* Try it *
Every line containing the string "SPEAKERS" should be returned from the records.

** Opening Supplied material block **

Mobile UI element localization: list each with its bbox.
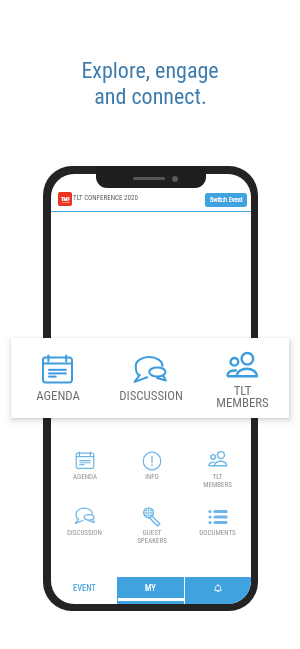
staticText: AGENDA xyxy=(36,388,80,403)
button[interactable]: DISCUSSION xyxy=(51,507,118,537)
button[interactable]: DOCUMENTS xyxy=(184,507,251,537)
staticText: TMF xyxy=(61,196,70,202)
button[interactable]: Notifications xyxy=(184,577,251,604)
staticText: DOCUMENTS xyxy=(199,529,236,537)
staticText: and connect. xyxy=(94,84,207,110)
button[interactable]: EVENT xyxy=(51,577,117,604)
staticText: AGENDA xyxy=(73,473,97,481)
button[interactable]: Switch Event xyxy=(205,193,247,207)
button[interactable]: MY xyxy=(117,577,184,604)
button[interactable]: TLT MEMBERS xyxy=(184,451,251,489)
staticText: GUEST SPEAKERS xyxy=(137,529,167,545)
button[interactable]: INFO xyxy=(118,451,185,481)
staticText: MY xyxy=(145,583,156,593)
staticText: TLT MEMBERS xyxy=(216,383,269,410)
button[interactable]: TLT MEMBERS xyxy=(196,347,289,410)
button[interactable]: AGENDA xyxy=(51,451,118,481)
staticText: Explore, engage xyxy=(81,58,219,84)
button[interactable]: DISCUSSION xyxy=(104,352,197,403)
button[interactable]: GUEST SPEAKERS xyxy=(118,507,185,545)
staticText: TLT MEMBERS xyxy=(203,473,232,489)
button[interactable]: AGENDA xyxy=(11,352,104,403)
staticText: Switch Event xyxy=(210,196,243,204)
staticText: DISCUSSION xyxy=(119,388,183,403)
staticText: DISCUSSION xyxy=(67,529,102,537)
button[interactable]: Event logo xyxy=(58,192,72,206)
staticText: TLT CONFERENCE 2020 xyxy=(73,194,138,202)
staticText: INFO xyxy=(145,473,159,481)
staticText: EVENT xyxy=(73,583,96,593)
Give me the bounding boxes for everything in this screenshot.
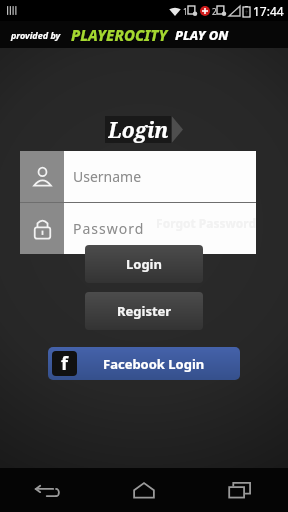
- staticText: Password: [73, 219, 145, 238]
- staticText: f: [61, 351, 68, 376]
- staticText: Facebook Login: [103, 355, 205, 373]
- button[interactable]: f: [48, 347, 240, 380]
- staticText: provided by: [11, 29, 61, 41]
- button[interactable]: Register: [85, 292, 203, 330]
- button[interactable]: Home: [96, 468, 192, 512]
- button[interactable]: Password: [20, 203, 256, 254]
- staticText: PLAY ON: [175, 26, 229, 44]
- button[interactable]: Recent apps: [192, 468, 288, 512]
- staticText: Login: [126, 255, 162, 273]
- button[interactable]: Back: [0, 468, 96, 512]
- staticText: Login: [108, 116, 169, 143]
- button[interactable]: Login: [85, 245, 203, 283]
- staticText: Forgot Password: [156, 215, 256, 231]
- staticText: 2: [212, 6, 217, 17]
- staticText: Register: [117, 302, 172, 320]
- button[interactable]: Username: [20, 151, 256, 202]
- staticText: 17:44: [253, 3, 284, 19]
- staticText: Username: [73, 167, 142, 186]
- staticText: 1: [183, 6, 188, 17]
- button[interactable]: Forgot Password: [138, 213, 256, 233]
- staticText: PLAYEROCITY: [71, 25, 168, 45]
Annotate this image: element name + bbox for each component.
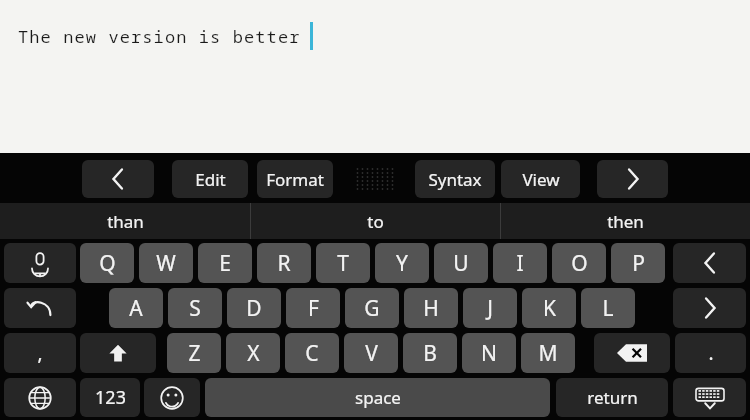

** Closing Supplied material block **

* Answer box *
staticText: GUEST SPEAKERS xyxy=(137,529,167,545)
button[interactable]: GUEST SPEAKERS xyxy=(118,507,185,545)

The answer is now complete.